[Data excerpts]
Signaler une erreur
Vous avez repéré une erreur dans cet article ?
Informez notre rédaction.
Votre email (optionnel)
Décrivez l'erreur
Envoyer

What needs to be done -
Where does "erreur" appear in the records above? Copy each line that holds it.

Solution for this problem -
Signaler une erreur
Vous avez repéré une erreur dans cet article ?
Décrivez l'erreur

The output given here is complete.